> **EXERCISE MATERIALS**:
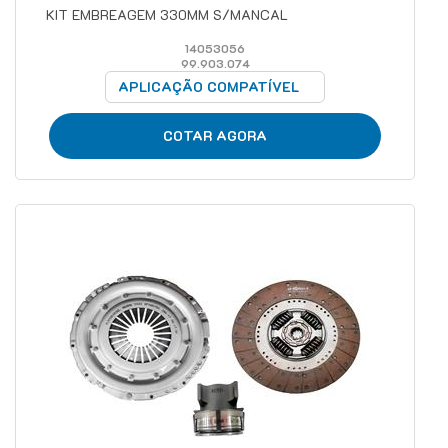
KIT EMBREAGEM 330MM S/MANCAL
14053056
99.903.074
APLICAÇÃO COMPATÍVEL
COTAR AGORA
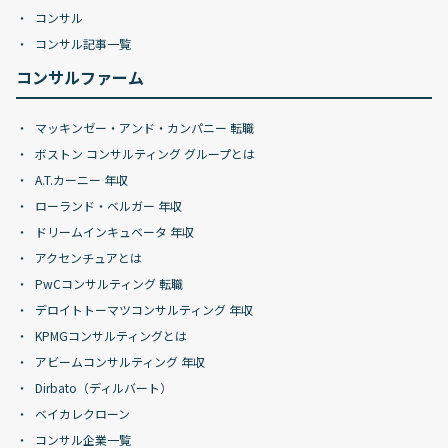
コンサル
コンサル記事一覧
コンサルファーム
マッキンゼー・アンド・カンパニー 転職
ボストン コンサルティング グループとは
A.T.カーニー 年収
ローランド・ベルガー 年収
ドリームインキュベータ 年収
アクセンチュアとは
PwCコンサルティング 転職
デロイトトーマツコンサルティング 年収
KPMGコンサルティングとは
アビームコンサルティング 年収
Dirbato（ディルバート）
ベイカレクローン
コンサル企業一覧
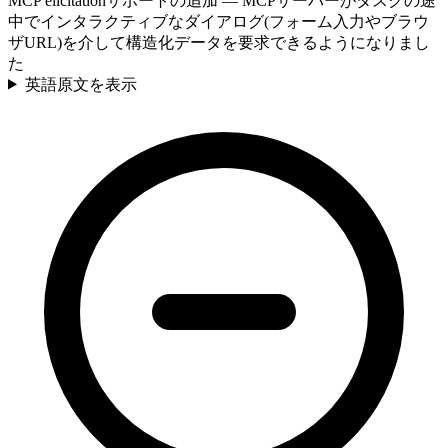
MCP elicitationサポートの追加 — MCPサーバーがタスクの途
中でインタラクティブなダイアログ(フォーム入力やブラウ
ザURL)を介して構造化データを要求できるようになりまし
た
英語原文を表示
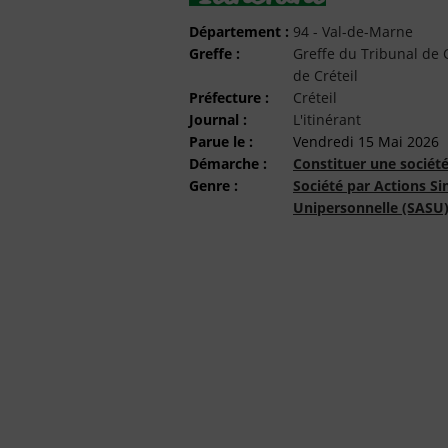
Département :
94 - Val-de-Marne
Greffe :
Greffe du Tribunal d
de Créteil
Préfecture :
Créteil
Journal :
L'itinérant
Parue le :
Vendredi 15 Mai 2026
Démarche :
Constituer une sociét
Genre :
Société par Actions Si
Unipersonnelle (SASU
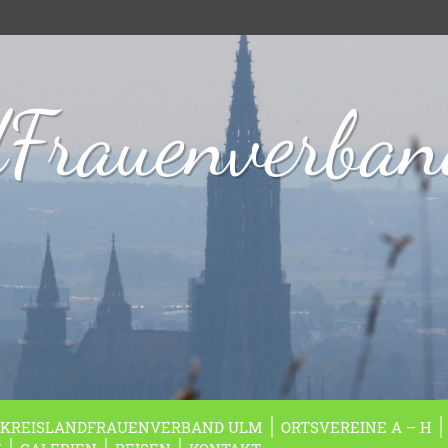
dFrauenverba
KREISLANDFRAUENVERBAND ULM
ORTSVEREINE A – H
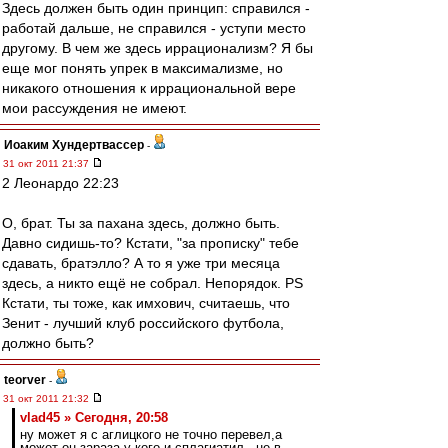
Здесь должен быть один принцип: справился -
работай дальше, не справился - уступи место
другому. В чем же здесь иррационализм? Я бы
еще мог понять упрек в максимализме, но
никакого отношения к иррациональной вере
мои рассуждения не имеют.
Иоаким Хундертвассер
-
31 окт 2011 21:37
2 Леонардо 22:23
О, брат. Ты за пахана здесь, должно быть.
Давно сидишь-то? Кстати, "за прописку" тебе
сдавать, братэлло? А то я уже три месяца
здесь, а никто ещё не собрал. Непорядок. PS
Кстати, ты тоже, как имхович, считаешь, что
Зенит - лучший клуб российского футбола,
должно быть?
teorver
-
31 окт 2011 21:32
vlad45 » Сегодня, 20:58
ну может я с аглицкого не точно перевел,а
может он,зараза,у кого и сплагиатил - не в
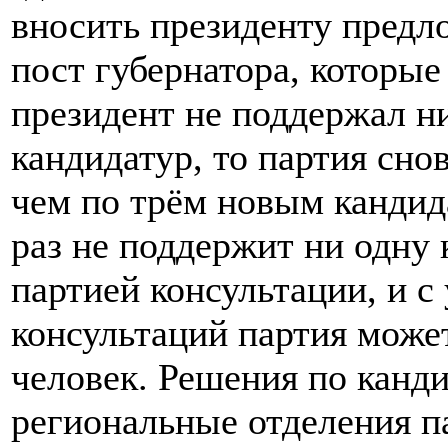
вносить президенту предло
пост губернатора, которые
президент не поддержал н
кандидатур, то партия сно
чем по трём новым кандида
раз не поддержит ни одну 
партией консультации, и с
консультаций партия может
человек. Решения по канд
региональные отделения па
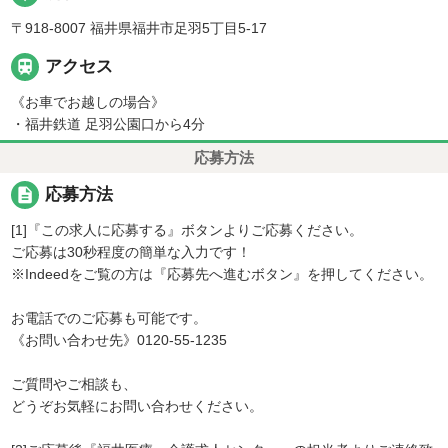
〒918-8007 福井県福井市足羽5丁目5-17

アクセス
《お車でお越しの場合》
・福井鉄道 足羽公園口から4分
応募方法
description
応募方法
[1]『この求人に応募する』ボタンよりご応募ください。
ご応募は30秒程度の簡単な入力です！
※Indeedをご覧の方は『応募先へ進むボタン』を押してください。
お電話でのご応募も可能です。
《お問い合わせ先》0120-55-1235
ご質問やご相談も、
どうぞお気軽にお問い合わせください。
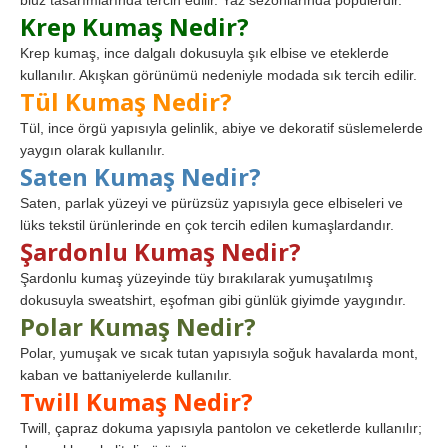
Krep Kumaş Nedir?
Krep kumaş, ince dalgalı dokusuyla şık elbise ve eteklerde
kullanılır. Akışkan görünümü nedeniyle modada sık tercih edilir.
Tül Kumaş Nedir?
Tül, ince örgü yapısıyla gelinlik, abiye ve dekoratif süslemelerde
yaygın olarak kullanılır.
Saten Kumaş Nedir?
Saten, parlak yüzeyi ve pürüzsüz yapısıyla gece elbiseleri ve
lüks tekstil ürünlerinde en çok tercih edilen kumaşlardandır.
Şardonlu Kumaş Nedir?
Şardonlu kumaş yüzeyinde tüy bırakılarak yumuşatılmış
dokusuyla sweatshirt, eşofman gibi günlük giyimde yaygındır.
Polar Kumaş Nedir?
Polar, yumuşak ve sıcak tutan yapısıyla soğuk havalarda mont,
kaban ve battaniyelerde kullanılır.
Twill Kumaş Nedir?
Twill, çapraz dokuma yapısıyla pantolon ve ceketlerde kullanılır;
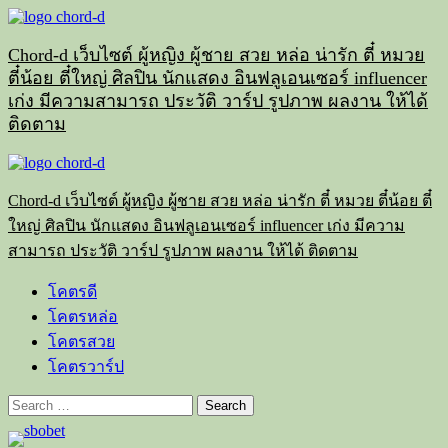
Skip
to
content
Chord-d เว็บไซต์ ผู้หญิง ผู้ชาย สวย หล่อ น่ารัก ตี๋ หมวย
ตี๋น้อย ตี๋ใหญ่ ศิลปิน นักแสดง อินฟลูเอนเซอร์ influencer
เก่ง มีความสามารถ ประวัติ วาร์ป รูปภาพ ผลงาน ให้ได้
ติดตาม
Primary
Menu
Chord-d เว็บไซต์ ผู้หญิง ผู้ชาย สวย หล่อ น่ารัก ตี๋ หมวย ตี๋น้อย ตี๋
ใหญ่ ศิลปิน นักแสดง อินฟลูเอนเซอร์ influencer เก่ง มีความ
สามารถ ประวัติ วาร์ป รูปภาพ ผลงาน ให้ได้ ติดตาม
โคตรดี
โคตรหล่อ
โคตรสวย
โคตรวาร์ป
Search
for:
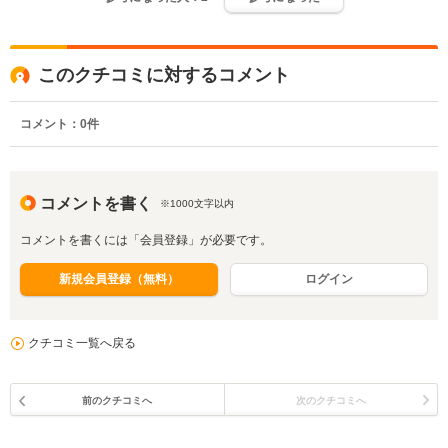
このクチコミに対するコメント
コメント：
0
件
コメントを書く
※1000文字以内
コメントを書くには「会員登録」が必要です。
新規会員登録（無料）
ログイン
クチコミ一覧へ戻る
前のクチコミへ
次のクチコミへ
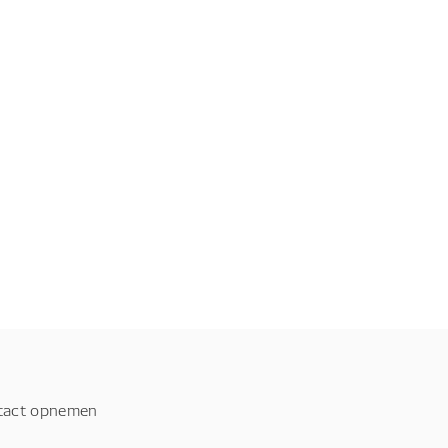
tact opnemen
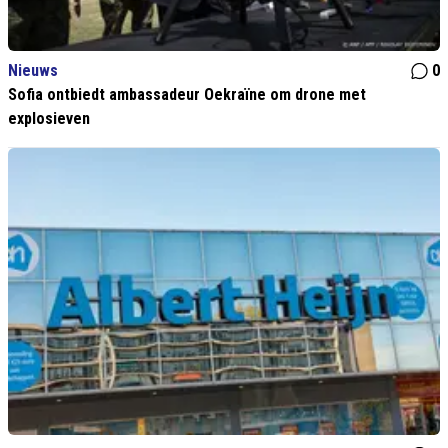
Nieuws
0
Sofia ontbiedt ambassadeur Oekraïne om drone met
explosieven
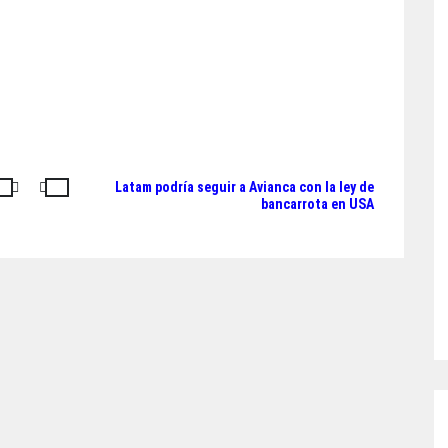
Latam podría seguir a Avianca con la ley de
bancarrota en USA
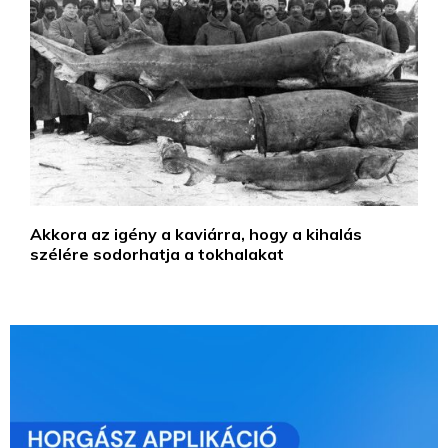
Akkora az igény a kaviárra, hogy a kihalás
szélére sodorhatja a tokhalakat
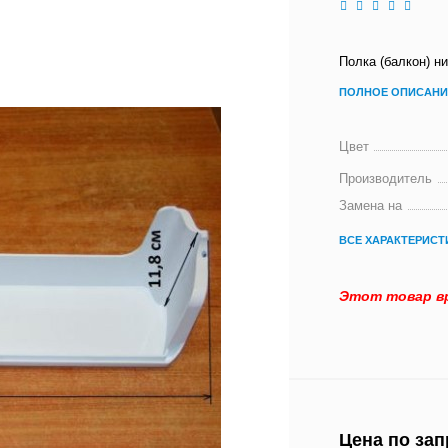
Полка (балкон) н
ПОЛНОЕ ОПИСАНИ
Цвет
Производитель
Замена на
ВСЕ ХАРАКТЕРИСТ
Этот товар вр
Цена по зап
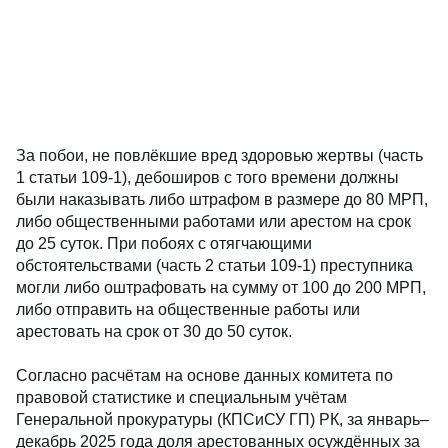
За побои, не повлёкшие вред здоровью жертвы (часть
1 статьи 109-1), дебоширов с того времени должны
были наказывать либо штрафом в размере до 80 МРП,
либо общественными работами или арестом на срок
до 25 суток. При побоях с отягчающими
обстоятельствами (часть 2 статьи 109-1) преступника
могли либо оштрафовать на сумму от 100 до 200 МРП,
либо отправить на общественные работы или
арестовать на срок от 30 до 50 суток.
Согласно расчётам на основе данных комитета по
правовой статистике и специальным учётам
Генеральной прокуратуры (КПСиСУ ГП) РК, за январь–
декабрь 2025 года доля арестованных осуждённых за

> **WHAT YOU ARE ASKED TO DO**: Each entry should be set down exactly, pictures excluded.

> **TASK ANSWER**:
KIT EMBREAGEM 330MM S/MANCAL
14053056
99.903.074
APLICAÇÃO COMPATÍVEL
COTAR AGORA
コンサル
コンサル記事一覧
コンサルファーム
マッキンゼー・アンド・カンパニー 転職
ボストン コンサルティング グループとは
A.T.カーニー 年収
ローランド・ベルガー 年収
ドリームインキュベータ 年収
アクセンチュアとは
PwCコンサルティング 転職
デロイトトーマツコンサルティング 年収
KPMGコンサルティングとは
アビームコンサルティング 年収
Dirbato（ディルバート）
ベイカレクローン
コンサル企業一覧
MCP elicitationサポートの追加 — MCPサーバーがタスクの途
中でインタラクティブなダイアログ(フォーム入力やブラウ
ザURL)を介して構造化データを要求できるようになりまし
た
英語原文を表示
Département :
94 - Val-de-Marne
Greffe :
Greffe du Tribunal d
de Créteil
Préfecture :
Créteil
Journal :
L'itinérant
Parue le :
Vendredi 15 Mai 2026
Démarche :
Constituer une sociét
Genre :
Société par Actions Si
Unipersonnelle (SASU
dFrauenverba
KREISLANDFRAUENVERBAND ULM
ORTSVEREINE A – H
Здесь должен быть один принцип: справился -
работай дальше, не справился - уступи место
другому. В чем же здесь иррационализм? Я бы
еще мог понять упрек в максимализме, но
никакого отношения к иррациональной вере
мои рассуждения не имеют.
Иоаким Хундертвассер
-
31 окт 2011 21:37
2 Леонардо 22:23
О, брат. Ты за пахана здесь, должно быть.
Давно сидишь-то? Кстати, "за прописку" тебе
сдавать, братэлло? А то я уже три месяца
здесь, а никто ещё не собрал. Непорядок. PS
Кстати, ты тоже, как имхович, считаешь, что
Зенит - лучший клуб российского футбола,
должно быть?
teorver
-
31 окт 2011 21:32
vlad45 » Сегодня, 20:58
ну может я с аглицкого не точно перевел,а
может он,зараза,у кого и сплагиатил - не в
вносить президенту предло
пост губернатора, которые
президент не поддержал н
кандидатур, то партия сно
чем по трём новым кандида
раз не поддержит ни одну 
партией консультации, и с
консультаций партия может
человек. Решения по канд
региональные отделения па
〒918-8007 福井県福井市足羽5丁目5-17

アクセス
《お車でお越しの場合》
・福井鉄道 足羽公園口から4分
応募方法
description
応募方法
[1]『この求人に応募する』ボタンよりご応募ください。
ご応募は30秒程度の簡単な入力です！
※Indeedをご覧の方は『応募先へ進むボタン』を押してください。
お電話でのご応募も可能です。
《お問い合わせ先》0120-55-1235
ご質問やご相談も、
どうぞお気軽にお問い合わせください。
Krep Kumaş Nedir?
Krep kumaş, ince dalgalı dokusuyla şık elbise ve eteklerde
kullanılır. Akışkan görünümü nedeniyle modada sık tercih edilir.
Tül Kumaş Nedir?
Tül, ince örgü yapısıyla gelinlik, abiye ve dekoratif süslemelerde
yaygın olarak kullanılır.
Saten Kumaş Nedir?
Saten, parlak yüzeyi ve pürüzsüz yapısıyla gece elbiseleri ve
lüks tekstil ürünlerinde en çok tercih edilen kumaşlardandır.
Şardonlu Kumaş Nedir?
Şardonlu kumaş yüzeyinde tüy bırakılarak yumuşatılmış
dokusuyla sweatshirt, eşofman gibi günlük giyimde yaygındır.
Polar Kumaş Nedir?
Polar, yumuşak ve sıcak tutan yapısıyla soğuk havalarda mont,
kaban ve battaniyelerde kullanılır.
Twill Kumaş Nedir?
Twill, çapraz dokuma yapısıyla pantolon ve ceketlerde kullanılır;
Skip
to
content
Chord-d เว็บไซต์ ผู้หญิง ผู้ชาย สวย หล่อ น่ารัก ตี๋ หมวย
ตี๋น้อย ตี๋ใหญ่ ศิลปิน นักแสดง อินฟลูเอนเซอร์ influencer
เก่ง มีความสามารถ ประวัติ วาร์ป รูปภาพ ผลงาน ให้ได้
ติดตาม
Primary
Menu
Chord-d เว็บไซต์ ผู้หญิง ผู้ชาย สวย หล่อ น่ารัก ตี๋ หมวย ตี๋น้อย ตี๋
ใหญ่ ศิลปิน นักแสดง อินฟลูเอนเซอร์ influencer เก่ง มีความ
สามารถ ประวัติ วาร์ป รูปภาพ ผลงาน ให้ได้ ติดตาม
โคตรดี
โคตรหล่อ
โคตรสวย
โคตรวาร์ป
Search
for:
このクチコミに対するコメント
コメント：
0
件
コメントを書く
※1000文字以内
コメントを書くには「会員登録」が必要です。
新規会員登録（無料）
ログイン
クチコミ一覧へ戻る
前のクチコミへ
次のクチコミへ
tact opnemen
Nieuws
0
Sofia ontbiedt ambassadeur Oekraïne om drone met
explosieven
Latam podría seguir a Avianca con la ley de
bancarrota en USA
Akkora az igény a kaviárra, hogy a kihalás
szélére sodorhatja a tokhalakat
Полка (балкон) н
ПОЛНОЕ ОПИСАНИ
Цвет
Производитель
Замена на
ВСЕ ХАРАКТЕРИСТ
Этот товар вр
Цена по зап
За побои, не повлёкшие вред здоровью жертвы (часть
1 статьи 109-1), дебоширов с того времени должны
были наказывать либо штрафом в размере до 80 МРП,
либо общественными работами или арестом на срок
до 25 суток. При побоях с отягчающими
обстоятельствами (часть 2 статьи 109-1) преступника
могли либо оштрафовать на сумму от 100 до 200 МРП,
либо отправить на общественные работы или
арестовать на срок от 30 до 50 суток.
Согласно расчётам на основе данных комитета по
правовой статистике и специальным учётам
Генеральной прокуратуры (КПСиСУ ГП) РК, за январь–
декабрь 2025 года доля арестованных осуждённых за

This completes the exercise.